[Transcribed page contents]

===============

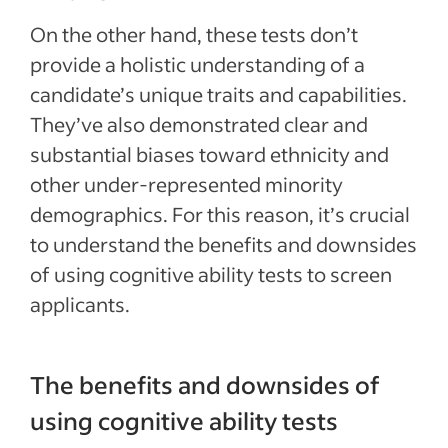
On the other hand, these tests don’t
provide a holistic understanding of a
candidate’s unique traits and capabilities.
They’ve also demonstrated clear and
substantial biases toward ethnicity and
other under-represented minority
demographics. For this reason, it’s crucial
to understand the benefits and downsides
of using cognitive ability tests to screen
applicants.
The benefits and downsides of
using cognitive ability tests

===============

● Exercise objective: Leave out the pictures; repeat the data exactly.

● Response to this task:
On the other hand, these tests don’t
provide a holistic understanding of a
candidate’s unique traits and capabilities.
They’ve also demonstrated clear and
substantial biases toward ethnicity and
other under-represented minority
demographics. For this reason, it’s crucial
to understand the benefits and downsides
of using cognitive ability tests to screen
applicants.
The benefits and downsides of
using cognitive ability tests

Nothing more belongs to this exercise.